To pack as much as possible into an evening, our MO is to nip into one or two spots for a drink and a bite at the bar before settling into a table somewhere else. We’re walking everywhere – with the idea of achieving a same-day work-off of calories we accumulate at an alarming rate. Herein are a few of the things we took note of, in no particular order (click on any image for a better look).
That cold, rainy first night, we left our Old City hotel for a place we were warned not to miss, Le Comptoir, and passed by a storefront offering courses in wine, cooking and bar service. The sign touts Cours de Bar, Cours de Cuisine, Cours de Vin; in their English translation “Bar and Coach, Food and Coach, Wine and Coach,” which seemed perfectly clear to us, even if un concept nouveau. Unlike PIZZEDELIC which seems a more or less vieux concept (pizza, wine, beer) given new life via a rather clever name. We were briefly tempted to give the place a try, but changed our minds. Another time.
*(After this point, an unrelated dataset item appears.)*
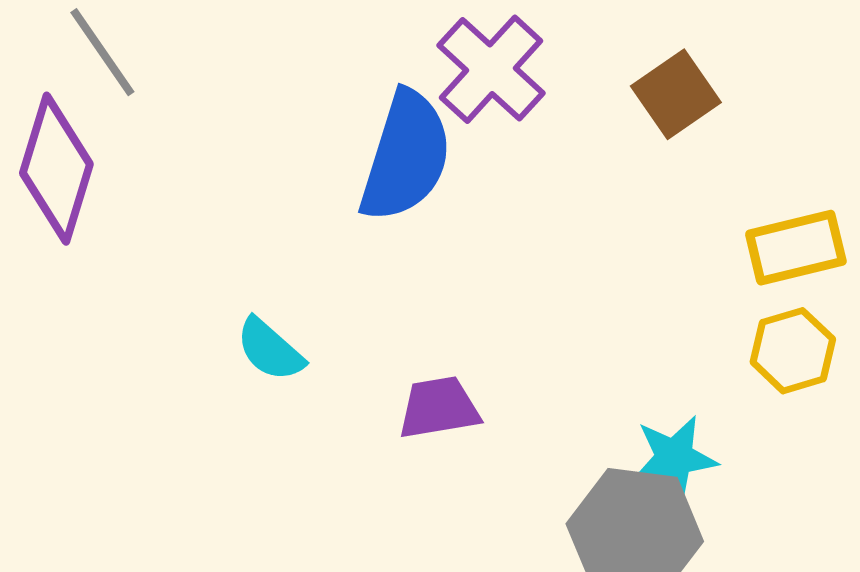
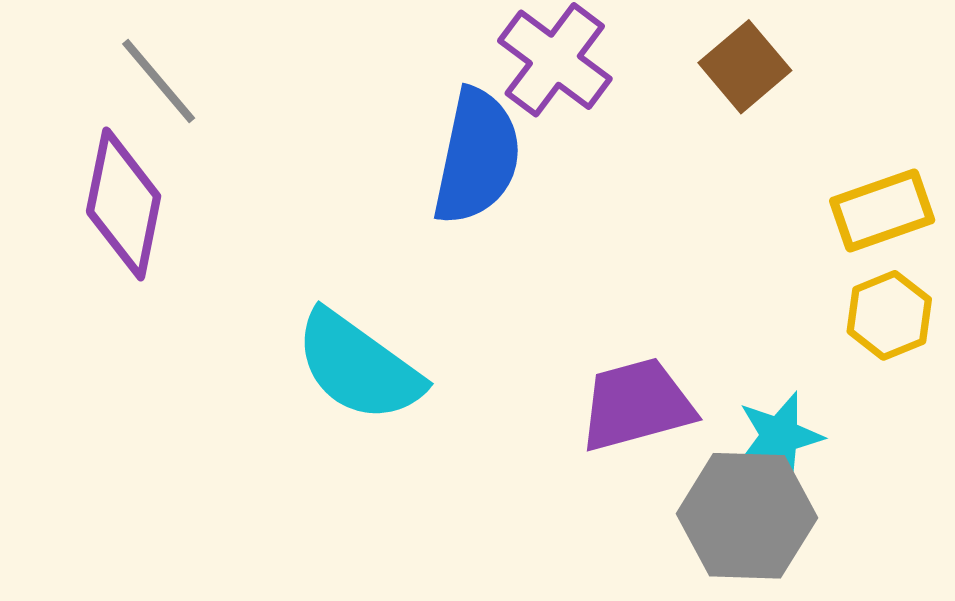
cyan semicircle: (270, 350) -> (358, 366), size x1.8
purple trapezoid: (439, 408) -> (636, 405), moved, size x1.4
Further up the Boul St. Laurent we encountered Schwartz’s Deli and Moishe’s Steakhouse– both restos have landmark status. We stopped to marvel at the pastrami stacked helter-skelter in Schwartz’s main window. No attempt to style the pile. It’s just a marvelous heap. Moishe’s sign is captivating, for reasons I can’t really explain. We stared at it for some time until it began to rain harder and we pushed on.
The comfy confines of Le Comptoir are as sweet as advertised. The wine list here (a page, below left) is deep into Quadrant 1 territory (see How to speak wine bar now for an explanation). With a spectacular plate of charcuterie we sipped Thièrry Puzelat’s little gem of a gamay. The inside joke is that the property’s name, Le Clos du Tue-Boeuf is a homonym of du boeuf and thereby a jab at French wine impresario Georges Duboeuf, czar of Beaujolais nouveau. The way it says ‘down with factory wine, up with the real thing’ is sly and funny.
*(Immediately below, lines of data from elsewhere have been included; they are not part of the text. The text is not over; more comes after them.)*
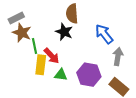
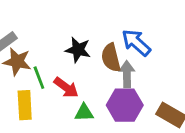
brown semicircle: (72, 14) -> (111, 58), moved
gray arrow: (118, 56) -> (127, 74), moved
yellow rectangle: (41, 65) -> (25, 105), moved

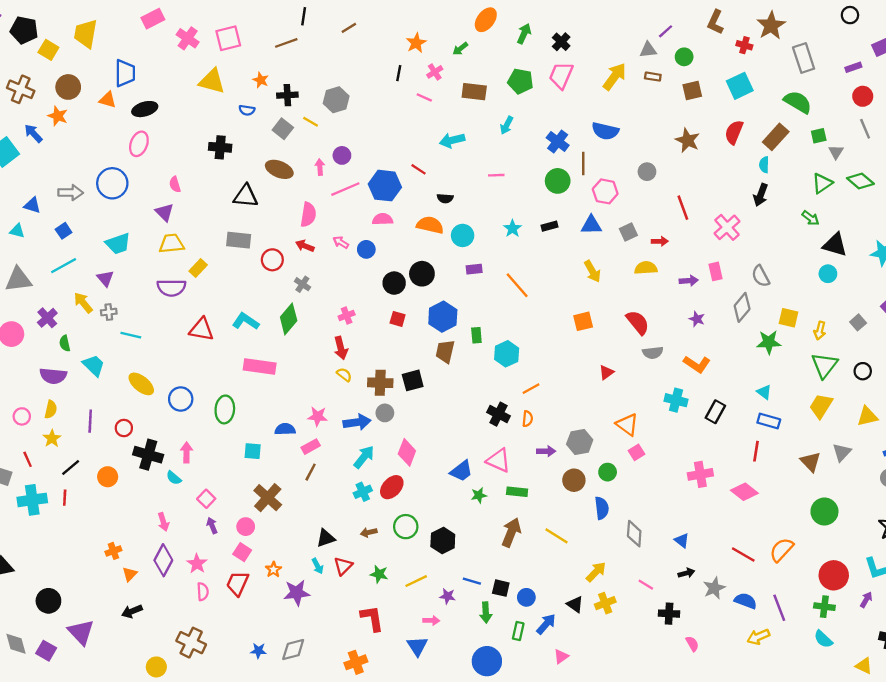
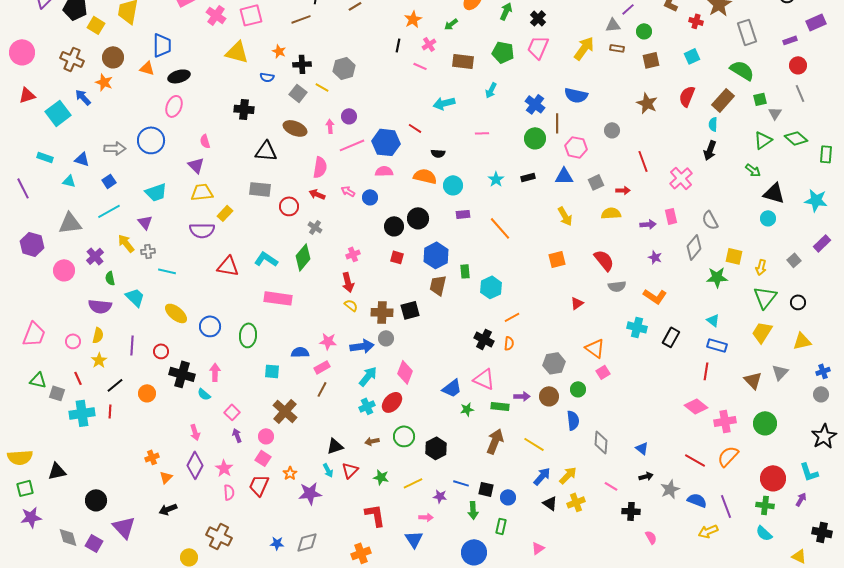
cyan square: (740, 86) -> (692, 56), size x0.7
purple arrow: (546, 451) -> (522, 396), moved
pink cross: (700, 474) -> (725, 421), moved
blue arrow: (546, 624) -> (542, 476), moved

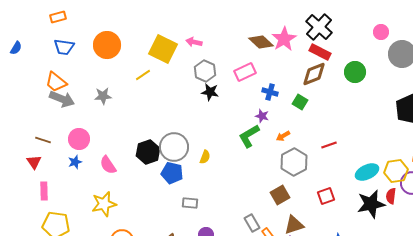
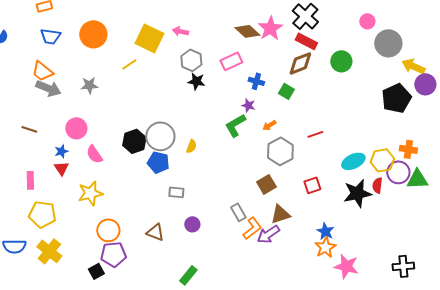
pink circle: (79, 139) -> (76, 128), moved
red triangle: (34, 162) -> (61, 168), moved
Our destination was a much-loved neighborhood spot called Au Cinqiuème Péché. We were put on to the place by a resident of the quartier.
We’d call it an upscale mom & pop except that the proprietors aren’t spouses, they’re sibs – Normandy-born brothers Benjamin (front of the house) and Benoit (chef de cuisine) Lenglet. The pair featured in a 2010 New York Times story about Montreal restos putting arctic seal on their menus. The assiette de phoquonaille (it’s fourth from the top on the blackboard menu at left – click to see) is seal four ways, including as a merguez-type sausage.